TASK TO CARRY OUT: From the data below, return the exact lines starting at the line containing "ermettre une recolonisation" and ending at the line containing "on osseuse.", both included, and nothing else.

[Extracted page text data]
BEGIN

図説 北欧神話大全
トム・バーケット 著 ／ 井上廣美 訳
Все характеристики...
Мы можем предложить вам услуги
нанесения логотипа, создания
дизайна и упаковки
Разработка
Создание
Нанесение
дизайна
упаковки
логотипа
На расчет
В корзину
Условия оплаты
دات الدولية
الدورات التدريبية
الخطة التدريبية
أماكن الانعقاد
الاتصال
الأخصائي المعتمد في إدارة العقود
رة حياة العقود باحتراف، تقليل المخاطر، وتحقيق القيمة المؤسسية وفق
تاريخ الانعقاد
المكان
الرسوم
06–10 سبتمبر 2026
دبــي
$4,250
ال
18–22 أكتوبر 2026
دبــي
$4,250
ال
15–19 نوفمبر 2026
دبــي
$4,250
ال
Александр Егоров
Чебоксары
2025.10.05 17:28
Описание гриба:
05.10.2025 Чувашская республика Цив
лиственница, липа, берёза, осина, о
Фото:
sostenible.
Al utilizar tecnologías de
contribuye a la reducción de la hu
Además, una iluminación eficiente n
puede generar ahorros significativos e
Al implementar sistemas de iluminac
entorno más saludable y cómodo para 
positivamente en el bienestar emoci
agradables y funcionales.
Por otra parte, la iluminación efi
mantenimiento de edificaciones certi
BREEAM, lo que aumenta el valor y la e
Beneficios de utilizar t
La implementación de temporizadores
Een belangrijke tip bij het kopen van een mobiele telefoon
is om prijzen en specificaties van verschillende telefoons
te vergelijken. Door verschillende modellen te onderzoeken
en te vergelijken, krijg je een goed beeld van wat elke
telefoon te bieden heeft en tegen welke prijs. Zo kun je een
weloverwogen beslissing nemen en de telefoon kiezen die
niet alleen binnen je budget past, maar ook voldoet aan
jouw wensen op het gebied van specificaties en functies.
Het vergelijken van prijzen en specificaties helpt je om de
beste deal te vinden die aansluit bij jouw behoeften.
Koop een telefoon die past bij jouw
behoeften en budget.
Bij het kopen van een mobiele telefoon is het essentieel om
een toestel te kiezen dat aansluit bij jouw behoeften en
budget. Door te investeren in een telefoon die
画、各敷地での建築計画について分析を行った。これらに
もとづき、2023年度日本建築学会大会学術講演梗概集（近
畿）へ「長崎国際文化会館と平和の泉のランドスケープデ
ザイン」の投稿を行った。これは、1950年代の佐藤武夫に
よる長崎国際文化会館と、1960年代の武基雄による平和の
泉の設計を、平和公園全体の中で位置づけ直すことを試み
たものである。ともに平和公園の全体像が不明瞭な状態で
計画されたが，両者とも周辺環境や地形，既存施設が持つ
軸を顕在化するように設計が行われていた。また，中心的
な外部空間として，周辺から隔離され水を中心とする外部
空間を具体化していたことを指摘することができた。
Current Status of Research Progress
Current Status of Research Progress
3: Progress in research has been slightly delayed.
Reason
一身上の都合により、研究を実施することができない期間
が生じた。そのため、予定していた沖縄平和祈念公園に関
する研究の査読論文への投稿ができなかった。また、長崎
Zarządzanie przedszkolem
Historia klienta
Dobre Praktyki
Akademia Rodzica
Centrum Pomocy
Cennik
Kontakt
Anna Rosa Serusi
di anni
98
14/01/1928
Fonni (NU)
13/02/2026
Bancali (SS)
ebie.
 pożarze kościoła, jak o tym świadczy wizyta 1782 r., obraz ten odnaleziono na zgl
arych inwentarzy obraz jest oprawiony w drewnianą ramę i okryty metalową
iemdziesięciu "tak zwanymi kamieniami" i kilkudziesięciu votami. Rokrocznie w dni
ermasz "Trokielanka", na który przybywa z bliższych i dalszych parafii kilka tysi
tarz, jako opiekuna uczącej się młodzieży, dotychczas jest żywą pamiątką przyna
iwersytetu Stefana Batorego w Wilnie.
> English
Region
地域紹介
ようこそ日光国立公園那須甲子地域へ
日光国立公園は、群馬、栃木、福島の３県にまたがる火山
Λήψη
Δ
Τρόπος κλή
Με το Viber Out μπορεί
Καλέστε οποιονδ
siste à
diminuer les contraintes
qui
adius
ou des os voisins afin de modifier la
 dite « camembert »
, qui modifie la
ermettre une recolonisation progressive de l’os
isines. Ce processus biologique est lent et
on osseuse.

END
BEGIN

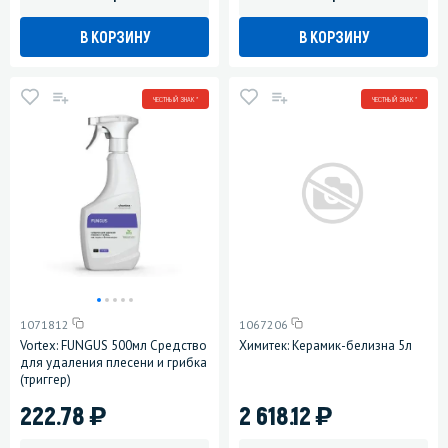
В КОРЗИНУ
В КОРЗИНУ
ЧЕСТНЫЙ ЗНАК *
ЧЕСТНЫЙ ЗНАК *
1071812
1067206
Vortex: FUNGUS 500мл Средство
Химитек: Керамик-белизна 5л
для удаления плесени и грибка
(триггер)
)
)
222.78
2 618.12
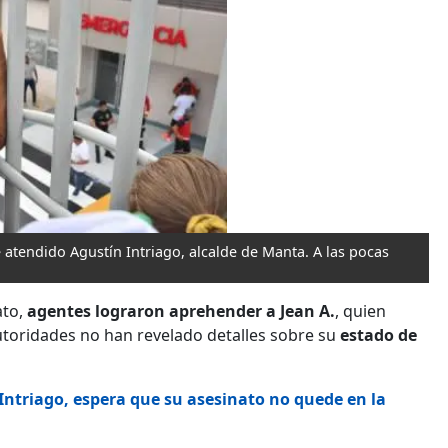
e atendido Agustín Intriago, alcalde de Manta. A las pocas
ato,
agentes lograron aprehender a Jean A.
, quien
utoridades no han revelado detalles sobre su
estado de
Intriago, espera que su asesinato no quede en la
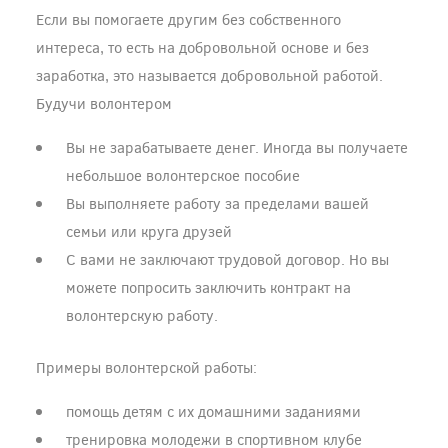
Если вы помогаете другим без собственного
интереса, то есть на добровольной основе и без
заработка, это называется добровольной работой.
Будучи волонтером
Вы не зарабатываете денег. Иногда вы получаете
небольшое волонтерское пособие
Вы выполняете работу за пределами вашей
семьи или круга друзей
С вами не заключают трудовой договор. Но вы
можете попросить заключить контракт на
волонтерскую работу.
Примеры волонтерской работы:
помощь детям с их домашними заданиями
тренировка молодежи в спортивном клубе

END

SOLUTION TO THE EXERCISE:
ermettre une recolonisation progressive de l’os
isines. Ce processus biologique est lent et
on osseuse.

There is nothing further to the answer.